1. On the one hand, the interval $[a,b]$, oriented from $a$ to $b$ (i.e., left-to-right if $a < b$, and vice versa otherwise), is a $1$-dimensional oriented submanifold with boundary of $\mathbb{R}$, and its boundary is $\partial[a,b] = (\{a\},-) \sqcup (\{b\},+)$, i.e., the $0$-dimensional oriented submanifold $\{a,b\}$ of $\mathbb{R}$ where the connected component $\{a\}$ is negatively oriented and the connected component $\{b\}$ is positively oriented. Hence, the interval $[a,b]$ defines a $1$-current $[[a,b]]$ and its boundary $\partial[a,b] = (\{a\},-) \sqcup (\{b\},+)$ defines a $0$-current $$d^\ast[[a,b]] = [\partial[a,b]] = [(\{a\},-) \sqcup (\{b\},+)];$$ in fact, if we exploit the vector space structure on distributions and take a single point $\{c\}$ to have the positive orientation by default, we can even do one better and write $$ d^\ast[[a,b]] = [\partial[a,b]] = [\{b\}] - [\{a\}]. $$
2. On the other hand, the function $f(x) = x^2$ defines a $0$-form on $\mathbb{R}$ with differential the $1$-form $df = f^\prime(x)\,dx = 2x\,dx$.

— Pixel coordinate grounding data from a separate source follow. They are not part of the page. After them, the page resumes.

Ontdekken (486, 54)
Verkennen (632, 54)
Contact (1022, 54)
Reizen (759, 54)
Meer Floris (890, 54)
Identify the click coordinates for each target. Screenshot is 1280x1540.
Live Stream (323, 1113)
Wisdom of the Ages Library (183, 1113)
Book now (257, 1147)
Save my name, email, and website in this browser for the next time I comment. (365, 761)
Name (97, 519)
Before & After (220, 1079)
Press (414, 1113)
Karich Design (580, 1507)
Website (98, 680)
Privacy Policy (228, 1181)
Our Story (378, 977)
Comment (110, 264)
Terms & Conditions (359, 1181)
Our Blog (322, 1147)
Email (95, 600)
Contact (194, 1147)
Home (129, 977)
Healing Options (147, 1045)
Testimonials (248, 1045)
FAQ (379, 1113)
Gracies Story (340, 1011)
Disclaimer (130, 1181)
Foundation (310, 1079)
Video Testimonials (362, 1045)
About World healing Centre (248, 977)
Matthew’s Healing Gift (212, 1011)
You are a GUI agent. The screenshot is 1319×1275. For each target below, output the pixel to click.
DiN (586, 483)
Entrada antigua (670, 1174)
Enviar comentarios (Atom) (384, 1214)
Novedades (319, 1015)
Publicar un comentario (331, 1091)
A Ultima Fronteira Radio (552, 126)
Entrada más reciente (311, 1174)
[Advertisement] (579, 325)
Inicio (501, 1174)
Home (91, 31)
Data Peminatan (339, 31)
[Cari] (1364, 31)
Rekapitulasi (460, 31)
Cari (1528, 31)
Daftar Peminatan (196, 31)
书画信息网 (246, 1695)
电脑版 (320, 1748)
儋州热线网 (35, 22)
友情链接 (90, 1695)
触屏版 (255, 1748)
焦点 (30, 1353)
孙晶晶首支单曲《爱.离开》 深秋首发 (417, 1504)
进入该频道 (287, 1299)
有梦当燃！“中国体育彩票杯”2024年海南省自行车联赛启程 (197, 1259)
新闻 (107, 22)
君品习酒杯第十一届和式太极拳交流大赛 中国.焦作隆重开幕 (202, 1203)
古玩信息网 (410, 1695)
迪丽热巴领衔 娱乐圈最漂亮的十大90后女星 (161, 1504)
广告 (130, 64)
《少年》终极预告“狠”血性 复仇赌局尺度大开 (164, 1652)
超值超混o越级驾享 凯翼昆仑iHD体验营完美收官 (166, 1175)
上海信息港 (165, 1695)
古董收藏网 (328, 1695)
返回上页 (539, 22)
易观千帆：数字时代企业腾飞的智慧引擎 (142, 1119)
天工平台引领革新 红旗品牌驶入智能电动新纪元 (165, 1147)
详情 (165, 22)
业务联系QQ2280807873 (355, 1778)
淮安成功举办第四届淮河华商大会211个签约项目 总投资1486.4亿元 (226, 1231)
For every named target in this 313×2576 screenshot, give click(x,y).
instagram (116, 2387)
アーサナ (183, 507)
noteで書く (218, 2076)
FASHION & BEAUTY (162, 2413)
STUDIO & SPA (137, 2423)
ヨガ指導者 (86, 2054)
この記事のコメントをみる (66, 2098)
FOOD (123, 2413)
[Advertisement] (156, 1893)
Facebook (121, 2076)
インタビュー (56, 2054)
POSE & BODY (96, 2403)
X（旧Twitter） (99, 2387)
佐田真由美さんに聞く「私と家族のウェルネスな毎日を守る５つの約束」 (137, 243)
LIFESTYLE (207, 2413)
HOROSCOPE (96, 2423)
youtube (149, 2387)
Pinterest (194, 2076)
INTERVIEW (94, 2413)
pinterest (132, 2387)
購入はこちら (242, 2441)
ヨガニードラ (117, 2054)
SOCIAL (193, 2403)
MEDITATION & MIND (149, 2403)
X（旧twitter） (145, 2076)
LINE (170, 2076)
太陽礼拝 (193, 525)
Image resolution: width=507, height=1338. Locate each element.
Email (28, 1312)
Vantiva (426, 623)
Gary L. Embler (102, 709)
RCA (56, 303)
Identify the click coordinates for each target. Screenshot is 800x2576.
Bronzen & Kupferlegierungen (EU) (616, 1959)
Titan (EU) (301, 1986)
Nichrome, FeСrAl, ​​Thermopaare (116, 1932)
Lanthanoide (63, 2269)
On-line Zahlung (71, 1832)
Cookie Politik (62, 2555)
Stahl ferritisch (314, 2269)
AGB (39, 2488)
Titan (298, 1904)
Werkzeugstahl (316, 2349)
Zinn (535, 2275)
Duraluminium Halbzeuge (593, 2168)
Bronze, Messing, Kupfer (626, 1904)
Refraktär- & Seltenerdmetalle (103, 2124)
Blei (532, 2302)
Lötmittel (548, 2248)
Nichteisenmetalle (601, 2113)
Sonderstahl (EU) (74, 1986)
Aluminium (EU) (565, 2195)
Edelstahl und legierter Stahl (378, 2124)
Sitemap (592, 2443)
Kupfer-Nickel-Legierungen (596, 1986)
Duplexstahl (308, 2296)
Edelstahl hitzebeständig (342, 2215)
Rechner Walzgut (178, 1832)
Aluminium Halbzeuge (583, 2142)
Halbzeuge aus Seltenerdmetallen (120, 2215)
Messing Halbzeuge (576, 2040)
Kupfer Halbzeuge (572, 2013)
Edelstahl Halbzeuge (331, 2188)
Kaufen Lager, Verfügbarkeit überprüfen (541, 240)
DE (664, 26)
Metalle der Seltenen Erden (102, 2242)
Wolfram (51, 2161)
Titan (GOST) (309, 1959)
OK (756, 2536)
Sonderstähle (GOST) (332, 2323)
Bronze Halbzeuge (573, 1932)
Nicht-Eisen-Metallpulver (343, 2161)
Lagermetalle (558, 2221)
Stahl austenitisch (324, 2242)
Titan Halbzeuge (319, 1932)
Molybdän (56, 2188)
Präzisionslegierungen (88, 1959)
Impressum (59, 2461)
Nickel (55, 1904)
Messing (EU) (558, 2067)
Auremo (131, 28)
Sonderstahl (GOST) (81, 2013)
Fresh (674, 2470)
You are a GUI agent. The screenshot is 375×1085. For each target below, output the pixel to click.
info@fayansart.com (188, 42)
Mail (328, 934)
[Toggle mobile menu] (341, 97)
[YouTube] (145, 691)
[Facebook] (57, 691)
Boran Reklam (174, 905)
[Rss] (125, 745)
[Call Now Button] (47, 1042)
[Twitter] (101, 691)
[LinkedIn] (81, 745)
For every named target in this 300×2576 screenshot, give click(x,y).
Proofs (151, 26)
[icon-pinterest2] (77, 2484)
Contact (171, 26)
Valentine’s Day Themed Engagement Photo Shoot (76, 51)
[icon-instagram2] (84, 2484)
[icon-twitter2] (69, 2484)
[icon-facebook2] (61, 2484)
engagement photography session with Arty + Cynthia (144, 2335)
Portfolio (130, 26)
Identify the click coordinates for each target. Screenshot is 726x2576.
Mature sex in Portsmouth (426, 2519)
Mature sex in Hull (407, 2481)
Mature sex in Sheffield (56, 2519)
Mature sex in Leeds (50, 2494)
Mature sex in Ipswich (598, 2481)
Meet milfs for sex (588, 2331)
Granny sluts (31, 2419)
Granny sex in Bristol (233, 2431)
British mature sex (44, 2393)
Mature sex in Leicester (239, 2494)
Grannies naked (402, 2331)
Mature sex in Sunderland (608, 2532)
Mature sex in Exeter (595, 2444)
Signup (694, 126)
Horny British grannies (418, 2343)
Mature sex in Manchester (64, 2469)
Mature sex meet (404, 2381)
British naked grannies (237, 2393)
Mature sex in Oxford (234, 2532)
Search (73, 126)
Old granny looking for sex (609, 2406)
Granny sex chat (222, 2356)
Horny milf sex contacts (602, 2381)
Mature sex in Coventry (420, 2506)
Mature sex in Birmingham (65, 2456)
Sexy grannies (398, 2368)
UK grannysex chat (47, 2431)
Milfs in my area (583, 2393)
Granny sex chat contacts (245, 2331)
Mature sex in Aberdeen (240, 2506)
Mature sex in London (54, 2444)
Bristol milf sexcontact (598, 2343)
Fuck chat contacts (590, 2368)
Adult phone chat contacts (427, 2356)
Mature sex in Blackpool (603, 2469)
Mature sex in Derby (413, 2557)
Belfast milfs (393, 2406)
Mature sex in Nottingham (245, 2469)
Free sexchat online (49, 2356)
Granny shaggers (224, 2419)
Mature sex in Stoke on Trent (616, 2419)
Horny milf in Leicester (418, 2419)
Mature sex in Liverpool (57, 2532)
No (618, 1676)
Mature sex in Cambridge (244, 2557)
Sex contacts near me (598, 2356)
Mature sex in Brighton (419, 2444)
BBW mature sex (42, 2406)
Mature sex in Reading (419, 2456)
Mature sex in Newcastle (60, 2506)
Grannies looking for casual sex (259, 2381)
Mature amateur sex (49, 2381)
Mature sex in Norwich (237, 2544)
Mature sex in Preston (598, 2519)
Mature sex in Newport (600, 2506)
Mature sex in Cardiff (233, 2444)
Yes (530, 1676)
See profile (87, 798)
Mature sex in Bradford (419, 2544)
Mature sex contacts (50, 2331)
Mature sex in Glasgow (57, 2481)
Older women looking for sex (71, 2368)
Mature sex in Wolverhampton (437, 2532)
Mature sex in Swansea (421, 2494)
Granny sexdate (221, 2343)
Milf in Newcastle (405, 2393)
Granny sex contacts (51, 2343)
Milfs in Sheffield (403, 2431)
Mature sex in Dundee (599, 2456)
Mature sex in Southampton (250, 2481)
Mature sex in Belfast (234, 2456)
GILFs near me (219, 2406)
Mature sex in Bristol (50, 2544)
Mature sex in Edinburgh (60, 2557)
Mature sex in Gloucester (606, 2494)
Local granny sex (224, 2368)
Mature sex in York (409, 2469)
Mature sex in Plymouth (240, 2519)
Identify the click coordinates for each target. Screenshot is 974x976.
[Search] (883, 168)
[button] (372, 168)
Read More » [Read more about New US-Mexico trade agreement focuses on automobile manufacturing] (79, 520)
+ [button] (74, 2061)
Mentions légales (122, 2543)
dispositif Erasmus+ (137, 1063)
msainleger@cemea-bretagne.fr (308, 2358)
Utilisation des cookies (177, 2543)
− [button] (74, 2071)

So now, given that integrating a $0$-form $g$ over a (positively oriented) point $c$ is simply evaluating $g$ at $c$, i.e., $$ \langle [\{c\}], g \rangle := \int_{\{c\}} g := g(c), $$ whilst integrating a $1$-form $\omega = h(x)\,dx$ over an oriented interval $[s,t]$ is simply integrating $h$ over $[s,t]$, i.e, $$ \langle [[s,t]], \omega \rangle := \int_{[a,b]} \omega := \int_a^b h(x)\,dx, $$ you can reinterpret the computation $\int_a^b 2x\,dx = b^2-a^2$ as \begin{align*} \int_a^b 2x\,dx &= \int_{[a,b]} df\\ &= \langle [[a,b]],df \rangle\\ &= \langle d^\ast[[a,b]],f \rangle\\ &= \langle [\{b\}]-[\{a\}],f\rangle\\ &= \langle [\{b\}],f\rangle - \langle [\{a\}],f\rangle\\ &= \int_{\{b\}} f - \int_{\{a\}} f\\ &= f(b) - f(a)\\ &= b^2 - a^2. \end{align*} It's a lot of notation, but already, one advantage of working in terms of currents is the flexibility to take linear combinations of submanifolds, especially when taking oriented boundaries of oriented submanifolds with boundary—this leads straight to the notion of a de Rham homology of currents in duality with the de Rham cohomology of differential forms. However, I imagine that for a lot of people the real fun begins with connections to Plateau's problem and the theory of minimal surfaces, which leads into geometric measure theory.